Ей так хотелось достучаться до него, она подалась вперед, выжидая, что он все-таки откроется.
– Это ваши глупые инсинуации, мисс Грейнджер.
– Я говорю, что думаю.
– А делаете, что хотите? – спросил Снейп, с интересом разглядывая ее лицо. Пряди волос снова упали ему на лоб и щеки. Гермионе хотелось прикоснуться к ним, как он в прошлый раз прикоснулся к ее волосам. Но рука ее замирает на полпути. – Говорите, что не ищете обычаев для поцелуев? Вот он момент, никакой омелы, никаких обычаев. Поцелуете меня?
– Нет.
– Разве вы не за этим пришли? – с какой-то особой злобой спрашивает он. – Вы испытываете мое терпение, вечно подзуживаете меня, провоцируете. Говорите двусмысленно или просто намекаете, и это сводит с ума.

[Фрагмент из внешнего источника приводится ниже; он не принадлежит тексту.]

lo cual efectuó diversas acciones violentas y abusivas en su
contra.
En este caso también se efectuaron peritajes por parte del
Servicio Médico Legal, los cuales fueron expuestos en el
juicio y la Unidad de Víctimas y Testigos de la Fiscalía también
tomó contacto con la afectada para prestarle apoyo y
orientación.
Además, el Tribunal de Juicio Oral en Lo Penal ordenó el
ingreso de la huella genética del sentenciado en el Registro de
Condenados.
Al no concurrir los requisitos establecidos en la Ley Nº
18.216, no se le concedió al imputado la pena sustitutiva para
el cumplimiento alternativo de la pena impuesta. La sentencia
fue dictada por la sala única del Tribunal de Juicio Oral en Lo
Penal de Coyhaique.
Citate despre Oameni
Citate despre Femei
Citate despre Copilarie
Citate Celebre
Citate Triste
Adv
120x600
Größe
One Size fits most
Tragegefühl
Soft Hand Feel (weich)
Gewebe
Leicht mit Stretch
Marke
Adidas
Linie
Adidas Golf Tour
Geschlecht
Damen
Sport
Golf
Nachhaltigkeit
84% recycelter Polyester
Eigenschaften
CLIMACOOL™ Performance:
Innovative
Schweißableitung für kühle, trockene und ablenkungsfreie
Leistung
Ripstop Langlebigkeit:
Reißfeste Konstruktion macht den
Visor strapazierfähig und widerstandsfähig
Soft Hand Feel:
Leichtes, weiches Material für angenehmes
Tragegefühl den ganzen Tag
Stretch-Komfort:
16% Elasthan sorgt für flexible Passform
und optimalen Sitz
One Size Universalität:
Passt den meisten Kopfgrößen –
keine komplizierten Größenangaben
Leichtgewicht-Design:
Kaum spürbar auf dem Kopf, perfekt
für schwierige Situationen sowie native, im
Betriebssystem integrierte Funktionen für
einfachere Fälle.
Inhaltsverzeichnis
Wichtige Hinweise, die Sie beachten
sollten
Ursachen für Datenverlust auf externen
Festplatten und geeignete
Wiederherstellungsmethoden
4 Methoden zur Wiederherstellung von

Он валит Гермиону на снег, и крик застывает у нее в горле, не в силах вырваться наружу, как и она под его напором. Она чувствует на себе его злые поцелуи, они покрывают ее щеки, лоб, губы. Она в ловушке. Его сильные руки сковали ее запястья, распластали на снегу. Девушка отворачивает от его лица голову и громко дышит. Подступающий плач душит ее. Снейп не сразу замечает ее слезы, но они действуют на него отрезвляюще. Он вскакивает и отходит от нее, но Гермиона, отвернувшись, не видит как в его глазах застыл ужас от сотворенного. Она не видит, как он в молчаливом крике стучит по древнему дубу. Она просто дышит. Глубоко вдыхает свежий морозный воздух. Поднимается только тогда, когда перестает слышать свои громкие спутанные мысли, когда давящая тишина опускается на нее, щеки прихватывает морозом, а слезы давно уже перестали течь.
Она поднимается и видит истоптанный, изрытый обувью снег. От такого снега не веет тишиной. Такой снег не дарит спокойствие.
========== 14. Обманчивое спокойствие ==========
Совесть свою она заглушает усердием. Во время каникул они с Ритой пересекались два раза – в итоге у Гермионы накопилась приличная пачка писем от читателей «Ежедневного пророка», и девушка с головой ушла в изучение материала. Теория ее подтверждалась. Большинство из писем свидетельствовало о том, что возникновению магии у детей способствовало сильное эмоциональное потрясение. Почему раньше никто об этом не догадывался? Или же… Двоюродный дядя Невилла, Элджи, не раз пытался спровоцировать способности у мальчика. Он знал каким-то образом о том, что сильные эмоции влияют на магический потенциал. Откуда у него эти знания, задалась вопросом девушка. Было бы любопытно узнать у него.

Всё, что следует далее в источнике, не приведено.